**EXERCISE**
Return the entries below verbatim. Pictures stay out.

═══ INPUT FOR THIS TASK ═══

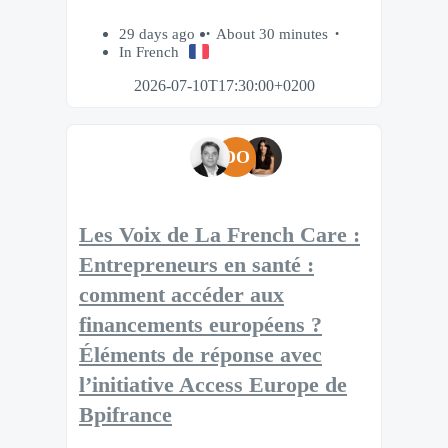
29 days ago
About 30 minutes
In French
2026-07-10T17:30:00+0200
DO
Les Voix de La French Care :
Entrepreneurs en santé :
comment accéder aux
financements européens ?
Éléments de réponse avec
l’initiative Access Europe de
Bpifrance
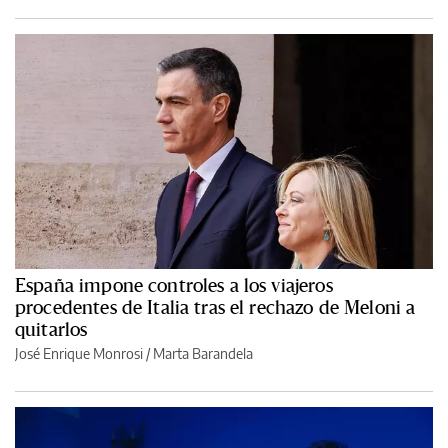
España impone controles a los viajeros
procedentes de Italia tras el rechazo de Meloni a
quitarlos
José Enrique Monrosi / Marta Barandela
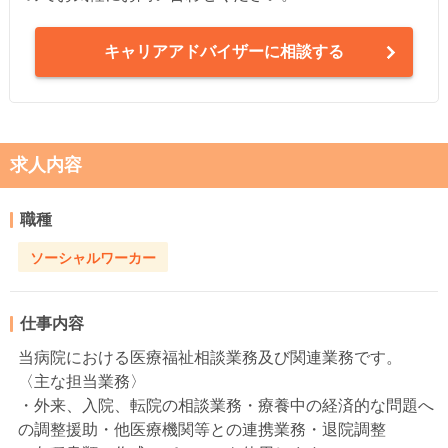
キャリアアドバイザーに相談する
求人内容
職種
ソーシャルワーカー
仕事内容
当病院における医療福祉相談業務及び関連業務です。
〈主な担当業務〉
・外来、入院、転院の相談業務・療養中の経済的な問題へ
の調整援助・他医療機関等との連携業務・退院調整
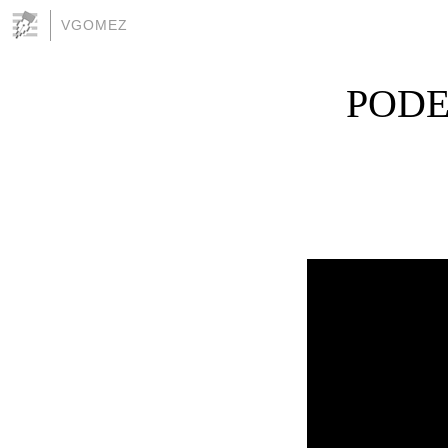
VGOMEZ
PODE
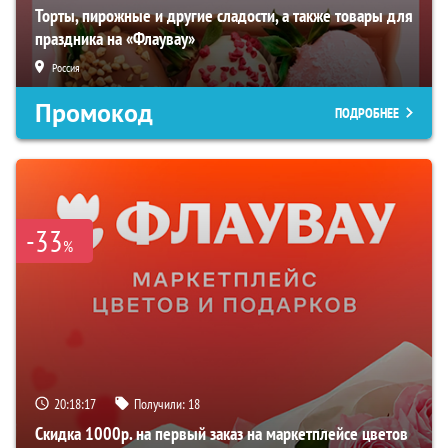
Торты, пирожные и другие сладости, а также товары для
праздника на «Флаувау»
Россия
Промокод
ПОДРОБНЕЕ
-33
%
20:18:16
Получили:
18
Скидка 1000р. на первый заказ на маркетплейсе цветов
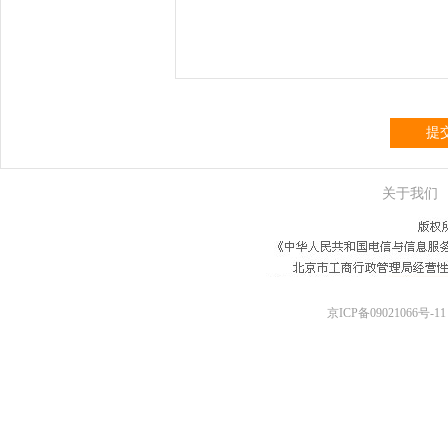
提
关于我们
京ICP备09021066号-11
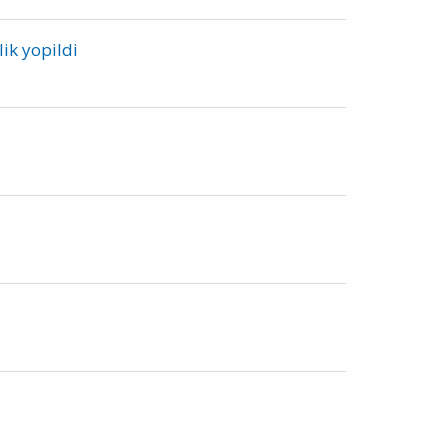
ik yopildi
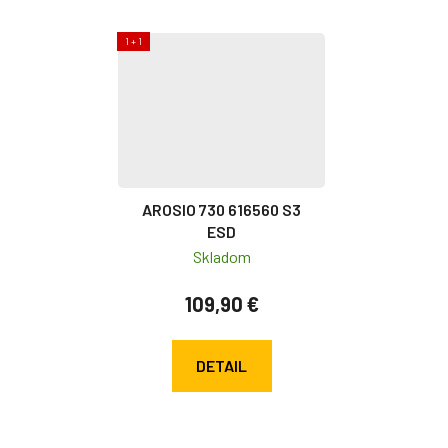
1 + 1
AROSIO 730 616560 S3
ESD
Skladom
109,90 €
DETAIL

═══

**EXERCISE RESPONSE**
29 days ago
About 30 minutes
In French
2026-07-10T17:30:00+0200
DO
Les Voix de La French Care :
Entrepreneurs en santé :
comment accéder aux
financements européens ?
Éléments de réponse avec
l’initiative Access Europe de
Bpifrance
España impone controles a los viajeros
procedentes de Italia tras el rechazo de Meloni a
quitarlos
José Enrique Monrosi / Marta Barandela
キャリアアドバイザーに相談する
求人内容
職種
ソーシャルワーカー
仕事内容
当病院における医療福祉相談業務及び関連業務です。
〈主な担当業務〉
・外来、入院、転院の相談業務・療養中の経済的な問題へ
の調整援助・他医療機関等との連携業務・退院調整
VGOMEZ
PODE
Торты, пирожные и другие сладости, а также товары для
праздника на «Флаувау»
Россия
Промокод
ПОДРОБНЕЕ
-33
%
20:18:16
Получили:
18
Скидка 1000р. на первый заказ на маркетплейсе цветов
提
关于我们
京ICP备09021066号-11
ik yopildi
1 + 1
AROSIO 730 616560 S3
ESD
Skladom
109,90 €
DETAIL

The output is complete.